Get Rid of AP Classes???
September 20th, 2008 by Jason MarksAccording to this article, quite a few schools are doing just that. The reasons vary, but the frustration seems to be one of academic authority in the classroom versus one institution dictating academic excellence to all.
In reality, the AP system offers students the chance to earn college credit and prove commitment to a certain level of academic rigor. Use the system well and you start school as a sophomore! But for most, the AP helps raise the bar so that high school classes resemble college classes and ease the transition from high school to college. Should kids feel pressured to take AP exams? No, but they should be encouraged to take the best courseload they can handle to prepare best for college. Do colleges really give too much weight to AP exams? Probably not. A student who can ace lots of AP exams should already stand out in GPA. A student who does not do real well on the exams but takes the courses shows effort and willingness to accept challenge, which colleges appreciate. But as with any standardized test result, great test scores do not guarantee college admission to the elite schools.

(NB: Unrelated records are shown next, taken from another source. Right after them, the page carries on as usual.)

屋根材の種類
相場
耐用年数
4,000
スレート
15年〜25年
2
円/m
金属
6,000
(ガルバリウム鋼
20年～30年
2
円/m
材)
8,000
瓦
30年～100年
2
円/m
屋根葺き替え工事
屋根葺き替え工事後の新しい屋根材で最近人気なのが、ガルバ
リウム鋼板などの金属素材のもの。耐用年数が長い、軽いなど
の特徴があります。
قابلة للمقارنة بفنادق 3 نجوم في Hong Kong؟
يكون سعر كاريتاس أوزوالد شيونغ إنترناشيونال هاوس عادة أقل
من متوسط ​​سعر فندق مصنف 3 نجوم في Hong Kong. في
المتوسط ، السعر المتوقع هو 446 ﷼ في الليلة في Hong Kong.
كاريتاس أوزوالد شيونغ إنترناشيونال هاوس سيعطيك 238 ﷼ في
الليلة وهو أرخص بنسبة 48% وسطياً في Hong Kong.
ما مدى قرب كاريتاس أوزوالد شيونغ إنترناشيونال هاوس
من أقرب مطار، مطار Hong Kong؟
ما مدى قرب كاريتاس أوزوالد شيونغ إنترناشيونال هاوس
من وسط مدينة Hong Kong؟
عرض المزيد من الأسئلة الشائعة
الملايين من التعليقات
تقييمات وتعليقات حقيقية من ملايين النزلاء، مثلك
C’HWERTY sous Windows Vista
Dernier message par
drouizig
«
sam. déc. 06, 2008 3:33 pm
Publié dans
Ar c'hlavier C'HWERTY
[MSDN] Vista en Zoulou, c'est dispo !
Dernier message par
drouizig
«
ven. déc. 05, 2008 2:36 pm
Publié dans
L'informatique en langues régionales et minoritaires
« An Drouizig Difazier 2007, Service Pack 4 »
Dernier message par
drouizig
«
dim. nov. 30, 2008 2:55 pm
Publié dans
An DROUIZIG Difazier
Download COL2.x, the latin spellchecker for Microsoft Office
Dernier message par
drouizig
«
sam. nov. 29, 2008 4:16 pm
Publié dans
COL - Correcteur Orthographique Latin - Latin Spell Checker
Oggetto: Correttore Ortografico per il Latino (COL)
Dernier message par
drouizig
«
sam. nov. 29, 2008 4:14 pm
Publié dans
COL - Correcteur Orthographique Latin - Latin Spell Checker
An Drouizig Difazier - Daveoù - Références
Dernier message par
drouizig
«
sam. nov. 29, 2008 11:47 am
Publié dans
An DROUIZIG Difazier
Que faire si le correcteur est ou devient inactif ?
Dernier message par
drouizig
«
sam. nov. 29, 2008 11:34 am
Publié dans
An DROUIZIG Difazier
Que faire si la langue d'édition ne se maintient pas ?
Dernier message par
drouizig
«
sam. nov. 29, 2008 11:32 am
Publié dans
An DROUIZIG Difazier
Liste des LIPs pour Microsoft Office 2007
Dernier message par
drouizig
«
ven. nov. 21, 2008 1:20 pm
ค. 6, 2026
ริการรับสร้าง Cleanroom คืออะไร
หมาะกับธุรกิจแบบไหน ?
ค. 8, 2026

The complaints from teachers seems odd. Why would a teacher complain about having to teach a more rigorous class? The AP requires teachers use a certain book and make sure the content of the class prepares the student for the content of the exam (and the format as well). But I know from experience that teachers go about the same AP class in very different ways. Teachers are not prohibited from innovation or creativity or even more rigor. Yes, if the AP grades come back poor that teacher may be removed from AP eligibility in the future, but that could happen even if the teacher gives AP practice tests every day, just as one who never did that could have students ace the AP exam. The proof is in the quality of the class curriculum, which is the whole point of the AP — getting that rigor, that pre-college experience.